I Actually Had Breakfast at Tiffany’s and Here’s What Happened
I take the subway. Because I – like Holly Golightly, in fact – cannot afford cabs. I also take the last fourth of a cinnamon raisin bagel and a large container of coffee from Dunkin Donuts. I hope I am not botching the quest. I take some big sunglasses, and attempt to muster a little je ne sais quoi. And now, I feel ready. I am off to have breakfast at Tiffany’s.
I grew up idolizing Audrey Hepburn’s Holly Golightly – that flaky, glamorous, wild woman who was “terrified of running into herself.” I think what I loved about her most was that she made being lost seem almost glamorous. I feel lost sometimes, too—especially in New York City.
But back to Tiffany’s. My plan is to reenact the iconic scene from Breakfast at Tiffany’s where Hepburn’s Golightly window-shops with her morning meal in hand. I plan to capture the moment with a photo and be on my merry way, but something propels me forward, into the store. I swallow the rest of my bagel in one inelegant chomp and then head towards the revolving doors, already imagining how I’ll respond if sales-people see my grungy tote bag and busted flats and attempt to Pretty Woman me out of the shop.

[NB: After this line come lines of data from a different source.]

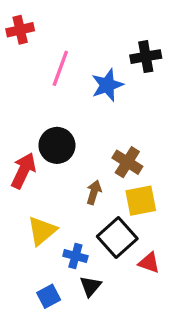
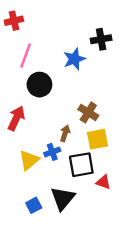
pink line: (60, 68) -> (26, 56), moved
black circle: (57, 145) -> (39, 85), moved
black square: (117, 238) -> (81, 165), turned 32
blue cross: (75, 256) -> (52, 152), moved, turned -35
black triangle: (90, 286) -> (63, 198), size x1.6

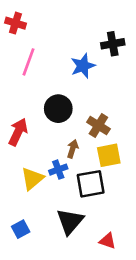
red cross: (14, 21) -> (15, 23), turned 30
black circle: (39, 85) -> (58, 109), moved
red triangle: (103, 182) -> (108, 241), moved
blue square: (34, 205) -> (21, 229), moved

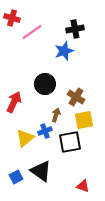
black cross: (113, 44) -> (75, 29), moved
pink line: (28, 62) -> (32, 32), moved, turned 35
black triangle: (70, 221) -> (41, 171), moved, turned -35

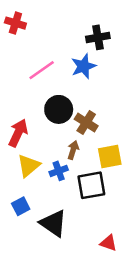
pink line: (32, 32) -> (42, 70), moved
brown cross: (76, 97) -> (86, 122), moved
yellow triangle: (25, 138) -> (29, 166), moved
blue square: (16, 177) -> (21, 206), moved

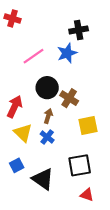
brown arrow: (73, 150) -> (48, 116), moved
yellow triangle: (29, 166) -> (23, 133), turned -36
blue cross: (59, 171) -> (47, 137), turned -32
black square: (91, 185) -> (80, 165), moved

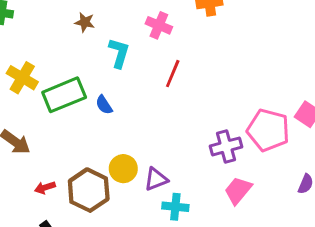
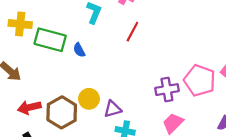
yellow cross: (22, 78) -> (20, 24), turned -30
green rectangle: (64, 95) -> (50, 40), turned 32
red arrow: (45, 188) -> (29, 107), size x1.5

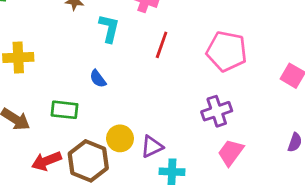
green rectangle: (50, 40) -> (64, 110), moved, size x0.7
pink pentagon: (200, 80) -> (227, 51), moved

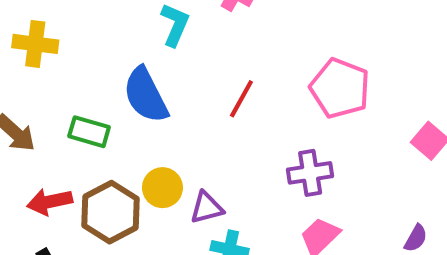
red line: (162, 45) -> (241, 99), moved
blue semicircle: (98, 79) -> (146, 95), size x2.0

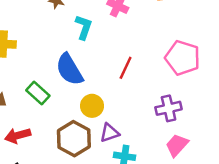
green rectangle: (89, 132) -> (38, 93), turned 30
yellow circle: (162, 188) -> (92, 106), moved
brown hexagon: (110, 212) -> (74, 139), moved

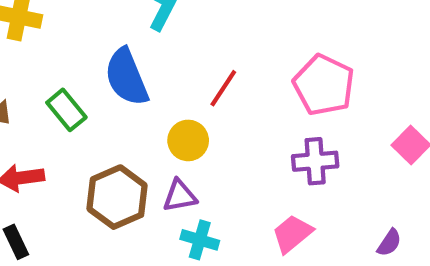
yellow circle: (92, 106) -> (188, 140), moved
purple cross: (169, 108) -> (315, 161), moved

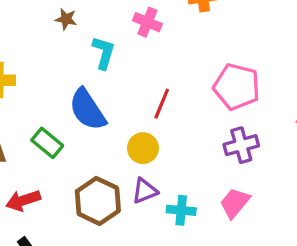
cyan cross: (200, 240) -> (181, 210), moved

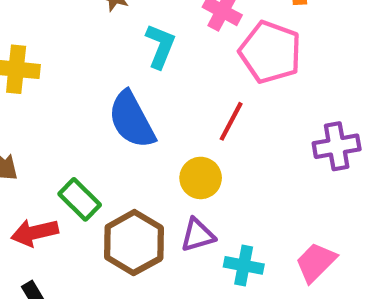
pink pentagon: (237, 87) -> (270, 52), moved
green rectangle: (47, 143) -> (80, 199), moved
purple cross: (241, 145) -> (337, 146), moved

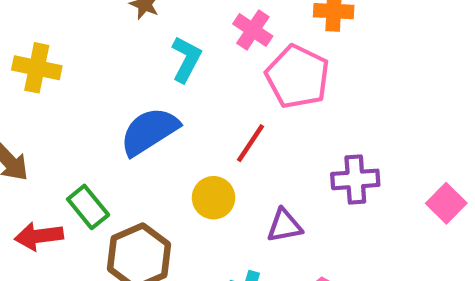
blue semicircle: (132, 120) -> (149, 131), turned 80
purple triangle: (198, 235) -> (284, 226), moved

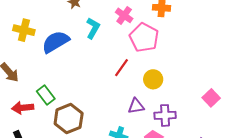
blue semicircle: (149, 131) -> (56, 42), moved
purple cross: (355, 179) -> (165, 115), moved
yellow circle: (214, 198) -> (153, 79), moved

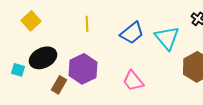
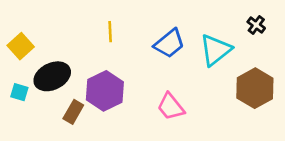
yellow square: (31, 21) -> (21, 46), moved
cyan triangle: (167, 38) -> (215, 50), turned 32

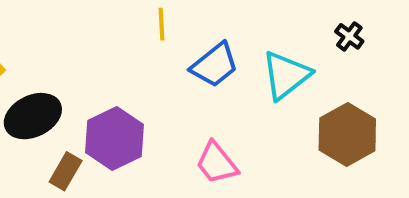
yellow line: (110, 32) -> (161, 24), moved

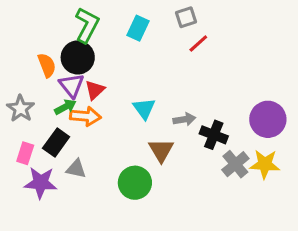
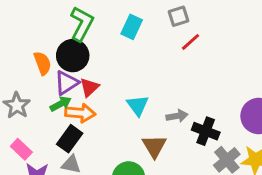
purple triangle: (72, 85) -> (67, 83), turned 36
black rectangle: (56, 143) -> (70, 139), moved
pink rectangle: (25, 153) -> (21, 149), turned -65

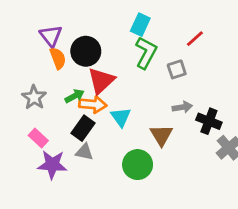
gray square: (178, 16) -> (177, 69), moved
green L-shape: (82, 24) -> (146, 53), moved
purple triangle: (67, 83) -> (51, 36), moved, turned -35
red triangle: (89, 87) -> (101, 81), size x1.5
cyan triangle: (138, 105) -> (121, 117), moved

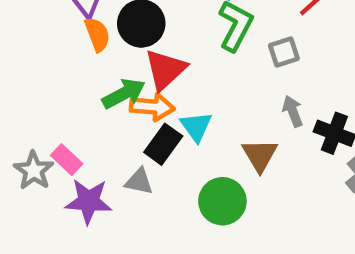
green arrow: (75, 96) -> (124, 94), size x1.4
gray star: (34, 97) -> (34, 170), moved
gray arrow: (182, 107) -> (293, 111), turned -102
black rectangle: (83, 128) -> (163, 144), moved

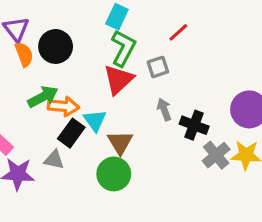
red triangle: (165, 70) -> (119, 80), moved
brown triangle: (260, 155) -> (120, 142), moved

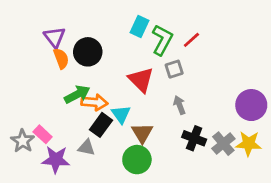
green L-shape: (123, 48) -> (162, 40), moved
red triangle: (119, 80) -> (141, 80), turned -32
black cross: (194, 125) -> (194, 138), moved

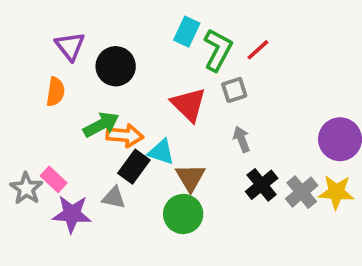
orange semicircle: (61, 59) -> (55, 92), moved, turned 30
cyan triangle: (121, 114) -> (161, 152), turned -36
black cross: (194, 138) -> (262, 185), turned 30

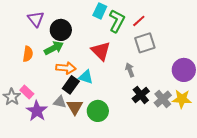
gray square: (234, 90) -> (145, 43), moved, size x1.5
orange semicircle: (55, 92) -> (28, 54), moved
green arrow: (101, 125) -> (54, 48), moved
brown triangle: (190, 178) -> (75, 107), moved
purple star: (72, 214) -> (37, 111), turned 30

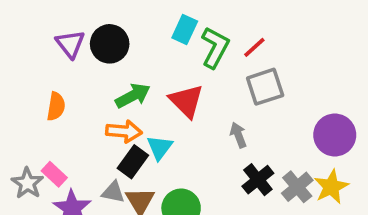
black circle: (61, 30) -> (110, 44), moved
green arrow: (54, 48) -> (133, 96), moved
cyan triangle: (86, 77) -> (160, 147), turned 49
yellow star: (182, 99) -> (331, 187), turned -30

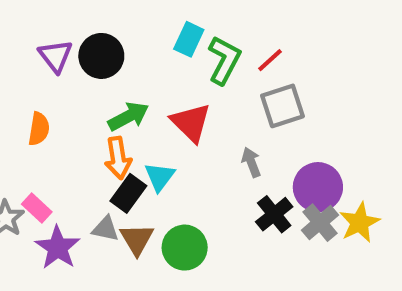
orange arrow: (124, 131) -> (118, 158), turned 76
purple circle: (335, 135) -> (318, 187), moved

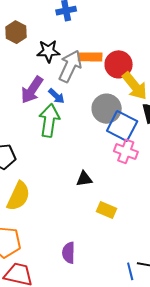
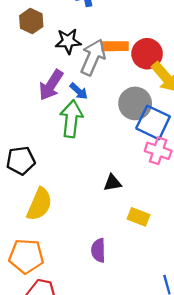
purple semicircle: (69, 253) -> (98, 250), moved

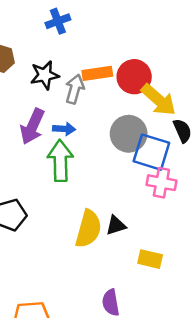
gray arrow: (93, 57) -> (75, 89), size x0.7
blue arrow: (79, 91) -> (64, 129), turned -30
yellow semicircle: (39, 204) -> (88, 229), moved

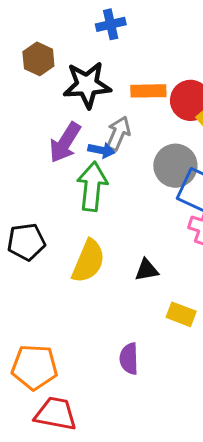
black star: (45, 75) -> (87, 85), size x1.4
gray arrow: (75, 89) -> (118, 133), moved
yellow semicircle: (88, 229) -> (88, 261), moved

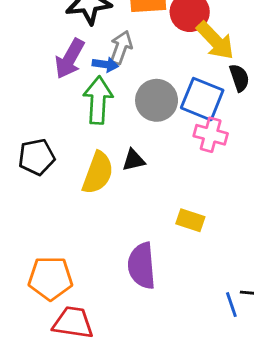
gray circle: (175, 166) -> (157, 100), moved
black triangle: (147, 270) -> (134, 160), moved
purple semicircle: (129, 359) -> (142, 266), size x1.5

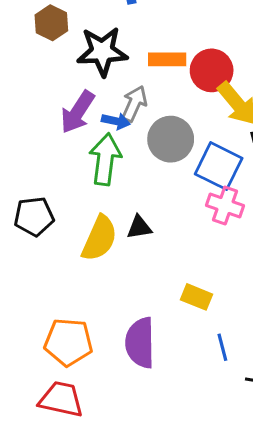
gray circle: (157, 100) -> (171, 139), moved
orange pentagon: (50, 278) -> (68, 342), moved
blue line: (231, 305) -> (222, 347), moved

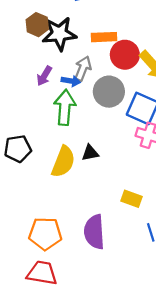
brown hexagon: (51, 23) -> (37, 25), moved
red circle: (212, 70) -> (125, 55), moved
purple arrow: (78, 112) -> (44, 76), size x0.7

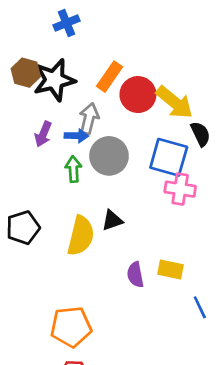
orange rectangle: (104, 37) -> (110, 77), turned -45
gray circle: (109, 92) -> (109, 156), moved
green arrow: (65, 107) -> (73, 169), size x0.6
purple semicircle: (94, 232) -> (135, 275), moved, size x0.6

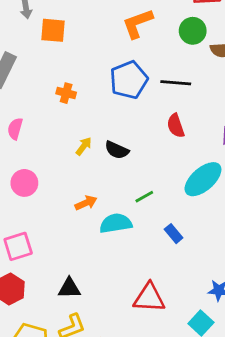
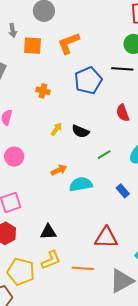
orange L-shape: (138, 23) -> (69, 43), moved
black line: (176, 83) -> (122, 69), moved
green line: (144, 197) -> (104, 155), moved

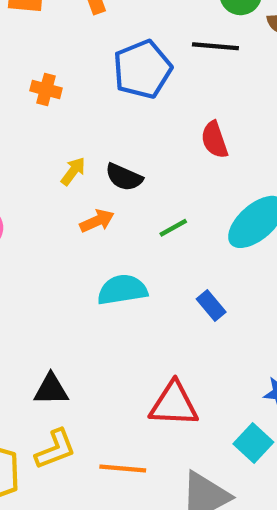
orange arrow: (59, 170) -> (97, 221), moved

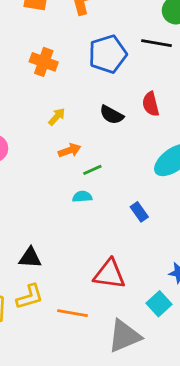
orange cross: (46, 89) -> (44, 62), size x1.4
black semicircle: (124, 177) -> (112, 115), moved
green line: (173, 228) -> (92, 170), moved
cyan semicircle: (122, 290) -> (82, 197), size x0.6

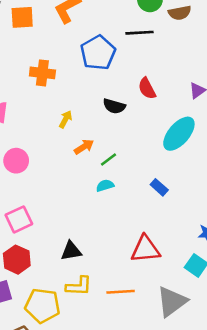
yellow L-shape: (30, 297) -> (79, 286), turned 32

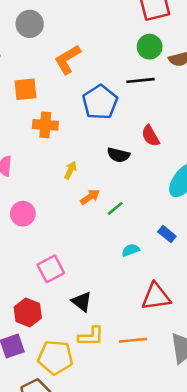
orange square: (22, 17) -> (26, 89), moved
cyan semicircle: (105, 186) -> (131, 250), moved
pink square: (19, 219) -> (51, 269), moved
black triangle: (71, 251) -> (82, 302), turned 50

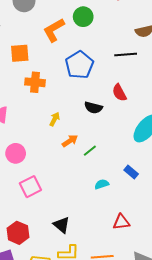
green circle: (150, 47) -> (83, 17), moved
black line: (141, 80) -> (126, 54), moved
pink square: (51, 269) -> (30, 187), moved
red triangle: (156, 297) -> (121, 222), size x0.7

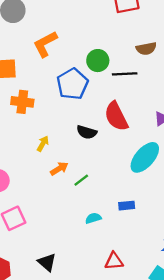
green circle: (83, 17) -> (98, 61), moved
red semicircle: (119, 93) -> (116, 116), size x1.5
blue rectangle: (131, 172) -> (127, 206), turned -48

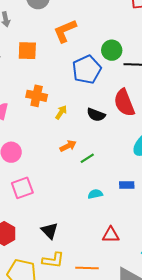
orange cross: (22, 102) -> (37, 96), moved
yellow arrow: (43, 144) -> (61, 112), moved

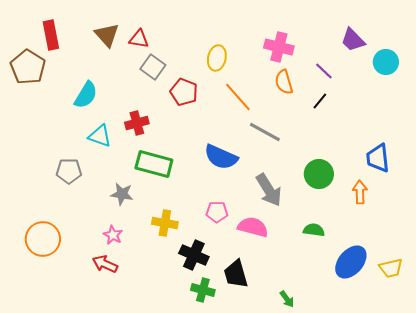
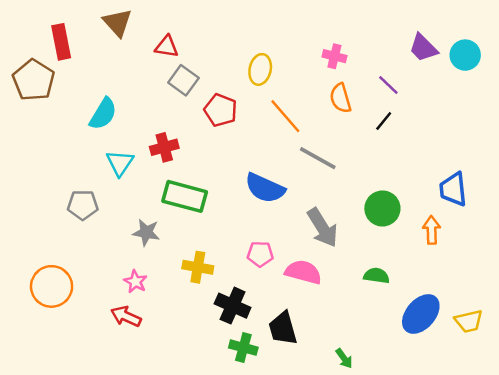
brown triangle: (107, 35) -> (117, 23), moved
pink cross: (279, 47) -> (334, 56), size x0.7
cyan circle: (386, 62) -> (465, 55), moved
cyan triangle: (100, 136) -> (120, 163), turned 45

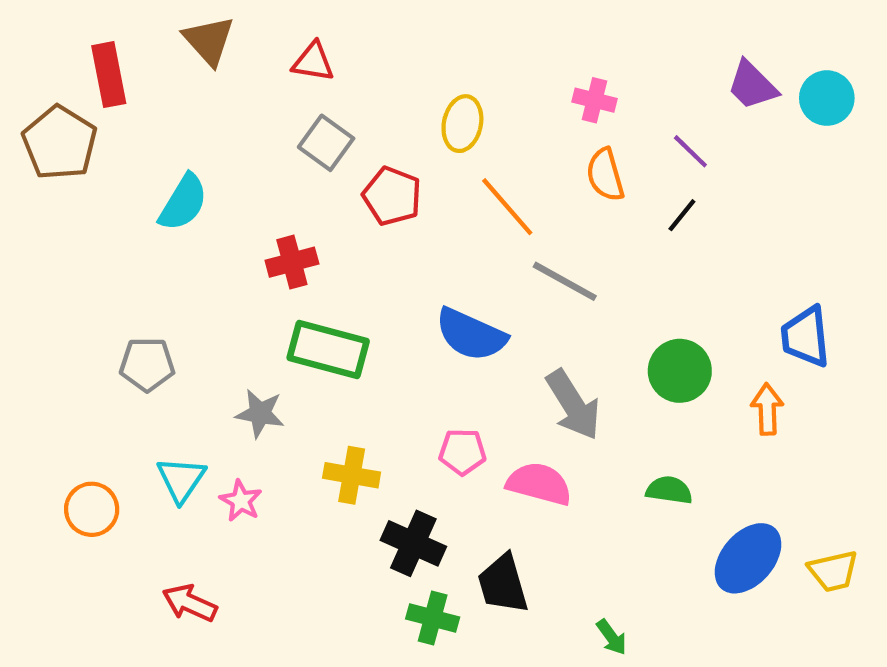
red triangle: (167, 47) -> (313, 62), moved
cyan triangle: (120, 163) -> (181, 479), moved
orange circle: (52, 286) -> (92, 509), size x0.7
red arrow: (126, 316) -> (190, 603), moved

But inside, it is quiet. A little team of salespeople in ascots whisper warm “hellos.” I stand on the threshold for a moment, blocking traffic. Audrey’s Holly once said of this room, “It feels like nothing bad could ever happen to you there.” I wonder.
This is the New York of the mystic other half (or percentage point), of course. Here is an older couple, listening to an Australian salesman impress upon them the “benefits” of the yellow diamond. Here is another couple, drinking champagne from frosted glasses while their purchase is wrapped up in the familiar robin’s egg blue box. The first thing I’m struck by is the lack of glee in this room; people seem to be very methodical and contained. I’m pretty sure that if I were buying a wedding ring here – or even a personal treat, or a present – I would be overjoyed. I would be spilling a stupid grin all over everyone. But that’s not the vibe in this store today. People are here to complete a task. They are shopping. So Tiffany’s begins to overwhelm me, as it seems impossible that I’ll ever have this mindset. Will there come a day when I’m blasé about diamonds? Probably not. But something like jealousy bubbles up all the same.
I pay homage to the Paloma Picasso collection, which represents the store’s “funkiest” offerings. My jaw drops over an olive leaf ring – gold with a blue topaz inset. It’s beautiful. I’m not even a ring girl, and it’s be-yoo-tiful.
And now I’m wondering if I’ll ever get married. I think about this plenty, in the Tiffany’s and Facebook sense – meaning in the highly abstract, but-I’m-still-playing-with-Barbie-dolls sense. And why jewelry, I wonder? Why is jewelry the binding end-all be-all of a romance? Our culture has elevated these utterly useless stones to such a high status. Rocks mean relationships. Rocks mean wealth. And yet, they are only pretty things under glass.
A security guard is starting to peer at me, so I shuffle on. My guise, if anyone asks, is “blushing fiancée on a scouting trip.” I try to look appropriately giddy. I try to look appropriately fabulous. I hold my hand up against all the cases. I imagine how heavy the stones are.
If I begin to see how Tiffany’s is an appropriate station of the cross for a certain kind of New York woman, I’m not sure I understand how a poor, distracted Holly Golightly would call this austere fortress home. In Breakfast at Tiffany’s (the movie), Holly and her lover Paul Varjak go to Tiffany’s to have a crackerjack ring engraved. They find a way to make this forbidding place their own. But at the end of my day, this is just a beautiful old building full of beautiful old things.
Paul Varjak tells Holly Golightly, “You’re chicken. You’ve got no guts. You’re terrified someone’s gonna stick you in a cage. Well, baby, you’re already in that cage. You built it yourself.” The older I get, the more I realize that I’ll need to begin letting some of these beloved fictions go. I am not Holly Golightly, the same way that I’m not Carrie Bradshaw, or even Liz Lemon. I never was. I am Brittany Allen, and my Tiffany’s isn’t here.
Now does this mean I would ever return this (or this, or this) if you happened to send one my way? Hey, I’m no saint.